The coworker got out his phone to dial 911 but had no reception so he dug into Chris's pocket, found his phone, and used it to call for help. It took rescue crews on ATVs an hour to reach the bikers. They carried Chris to a waiting helicopter. 

"He basically saved my life," Chris said. 

Seven months after his accident, Chris got back on a bike, something doctors had said he would never do again. He rides a little slower these days but that isn't necessarily a bad thing, according to his wife, Alex. She can now keep up with him and they enjoy riding together every week like they once did when they were dating 11 years ago. Chris's voice has changed, words are still sometimes jumbled and he fights to find the right ones, but he is doing well. 

A neurologist told Chris, "Once you've seen one brain injury, you've seen one brain injury."

There is no textbook recovery for the trauma that a brain goes through and even though Chris is not the same person he once was, Alex said he is still the man she married. 

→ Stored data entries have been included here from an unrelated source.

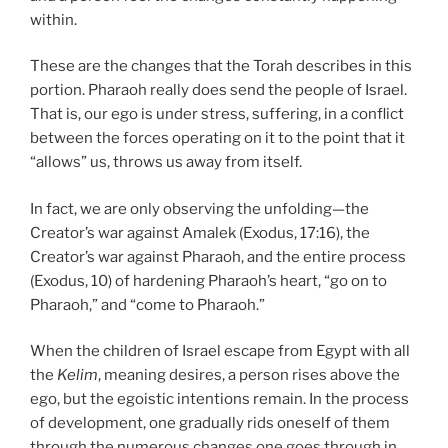
within.
These are the changes that the Torah describes in this
portion. Pharaoh really does send the people of Israel.
That is, our ego is under stress, suffering, in a conflict
between the forces operating on it to the point that it
“allows” us, throws us away from itself.
In fact, we are only observing the unfolding—the
Creator’s war against Amalek (Exodus, 17:16), the
Creator’s war against Pharaoh, and the entire process
(Exodus, 10) of hardening Pharaoh’s heart, “go on to
Pharaoh,” and “come to Pharaoh.”
When the children of Israel escape from Egypt with all
the
Kelim
, meaning desires, a person rises above the
ego, but the egoistic intentions remain. In the process
of development, one gradually rids oneself of them
through the numerous changes one goes through in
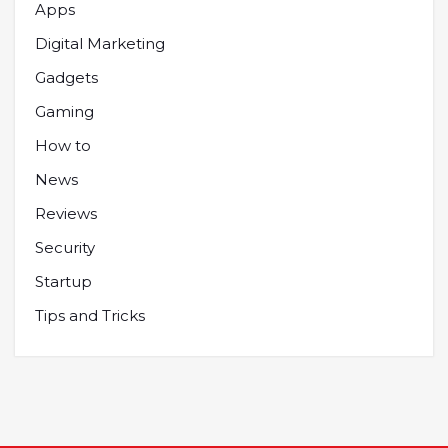
Apps
Digital Marketing
Gadgets
Gaming
How to
News
Reviews
Security
Startup
Tips and Tricks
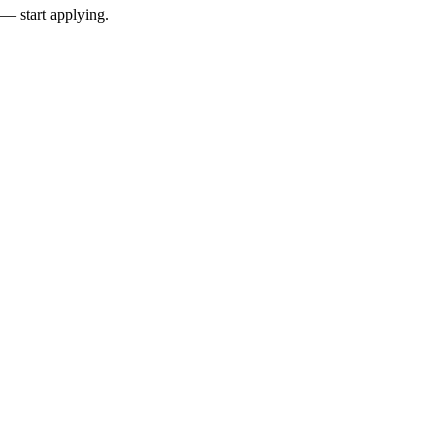
 — start applying.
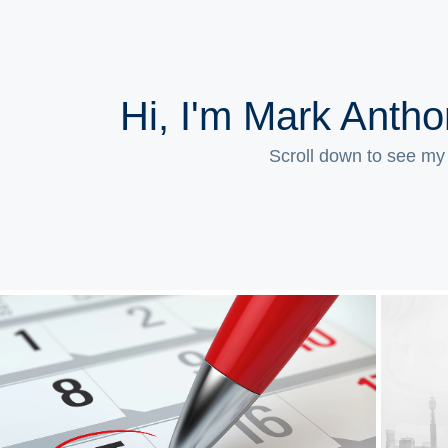
Hi, I'm Mark Anth
Scroll down to see my
Event Marketing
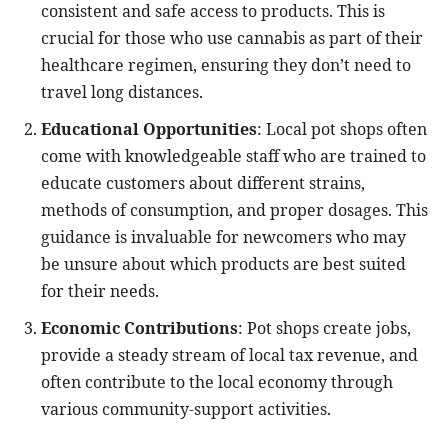
consistent and safe access to products. This is
crucial for those who use cannabis as part of their
healthcare regimen, ensuring they don’t need to
travel long distances.
Educational Opportunities
: Local pot shops often
come with knowledgeable staff who are trained to
educate customers about different strains,
methods of consumption, and proper dosages. This
guidance is invaluable for newcomers who may
be unsure about which products are best suited
for their needs.
Economic Contributions
: Pot shops create jobs,
provide a steady stream of local tax revenue, and
often contribute to the local economy through
various community-support activities.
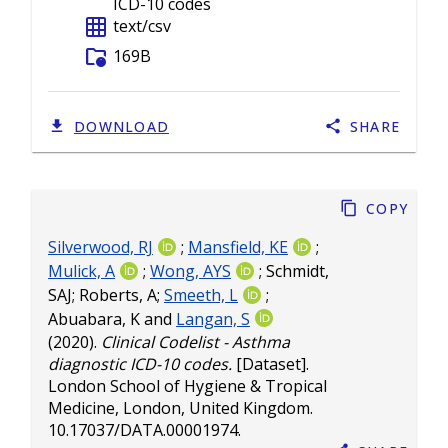
ICD-10 codes
grid_on
text/csv
folder_info
169B
DOWNLOAD
SHARE
Copy
Silverwood, RJ
;
Mansfield, KE
;
Mulick, A
;
Wong, AYS
;
Schmidt,
SAJ
;
Roberts, A
;
Smeeth, L
;
Abuabara, K
and
Langan, S
(2020).
Clinical Codelist - Asthma
diagnostic ICD-10 codes.
[Dataset].
London School of Hygiene & Tropical
Medicine, London, United Kingdom.
10.17037/DATA.00001974
.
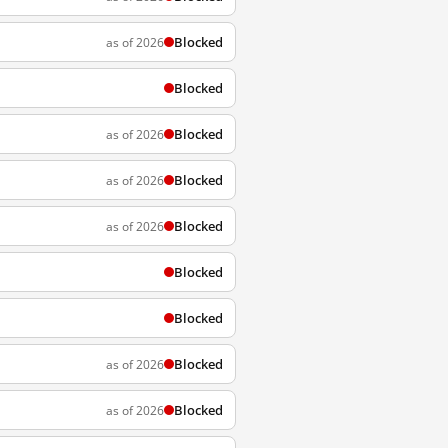
Blocked
as of 2026
Blocked
Blocked
as of 2026
Blocked
as of 2026
Blocked
as of 2026
Blocked
Blocked
Blocked
as of 2026
Blocked
as of 2026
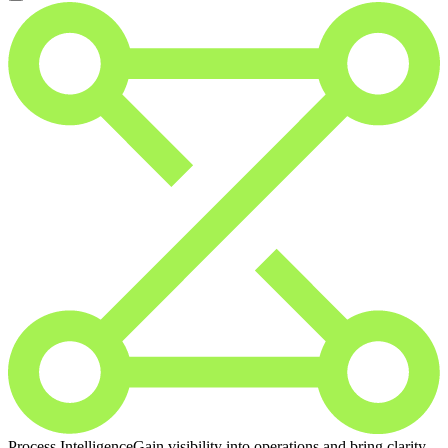
Process Intelligence
Gain visibility into operations and bring clarity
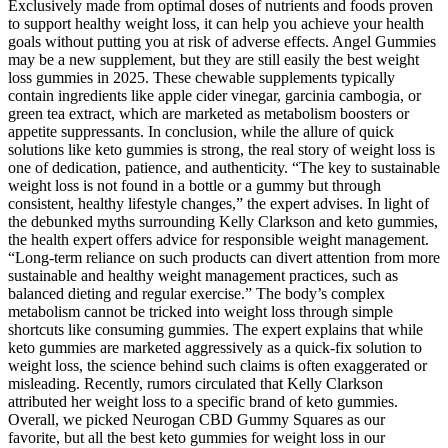
Exclusively made from optimal doses of nutrients and foods proven
to support healthy weight loss, it can help you achieve your health
goals without putting you at risk of adverse effects. Angel Gummies
may be a new supplement, but they are still easily the best weight
loss gummies in 2025. These chewable supplements typically
contain ingredients like ​​apple cider vinegar, garcinia cambogia, or
green tea extract​​, which are marketed as metabolism boosters or
appetite suppressants. In conclusion, while the allure of quick
solutions like keto gummies is strong, the real story of weight loss is
one of dedication, patience, and authenticity. “The key to sustainable
weight loss is not found in a bottle or a gummy but through
consistent, healthy lifestyle changes,” the expert advises. In light of
the debunked myths surrounding Kelly Clarkson and keto gummies,
the health expert offers advice for responsible weight management.
“Long-term reliance on such products can divert attention from more
sustainable and healthy weight management practices, such as
balanced dieting and regular exercise.” The body’s complex
metabolism cannot be tricked into weight loss through simple
shortcuts like consuming gummies. The expert explains that while
keto gummies are marketed aggressively as a quick-fix solution to
weight loss, the science behind such claims is often exaggerated or
misleading. Recently, rumors circulated that Kelly Clarkson
attributed her weight loss to a specific brand of keto gummies.
Overall, we picked Neurogan CBD Gummy Squares as our
favorite, but all the best keto gummies for weight loss in our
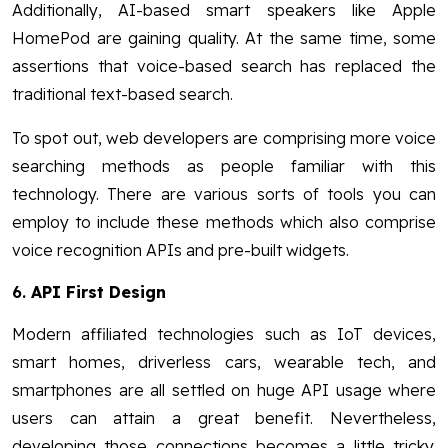
Additionally, AI-based smart speakers like Apple
HomePod are gaining quality. At the same time, some
assertions that voice-based search has replaced the
traditional text-based search.
To spot out, web developers are comprising more voice
searching methods as people familiar with this
technology. There are various sorts of tools you can
employ to include these methods which also comprise
voice recognition APIs and pre-built widgets.
6.
API First Design
Modern affiliated technologies such as IoT devices,
smart homes, driverless cars, wearable tech, and
smartphones are all settled on huge API usage where
users can attain a great benefit. Nevertheless,
developing those connections becomes a little tricky.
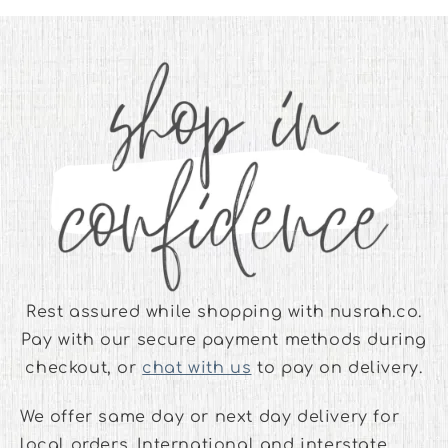
Rest assured while shopping with nusrah.co.
Pay with our secure payment methods during
checkout, or
chat with us
to pay on delivery.
We offer same day or next day delivery for
local orders. International and interstate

"Chris is still himself if not on steroids," Alex explained. "Lucky for me and everyone who loves Chris, Chris is Chris but even more so Chris. I always tell everyone that Chris is the most kind and caring and loving person I know and then he just is a genuine soul that loves and cares about people." 

Alex said that hasn't changed; it's been magnified.

For Chris and Alex, this experience has shown them so much: a caring community of family and friends, the hard things others have been through but rarely share, and, it has helped Chris find himself.

Feeling so indebted to the health care professionals that helped him recover, Chris is taking a sharp career path. He's enrolled at the University of New England and hopes to become a nurse. 

"Your life may be different but ... something that I've come to terms with was this is the new me."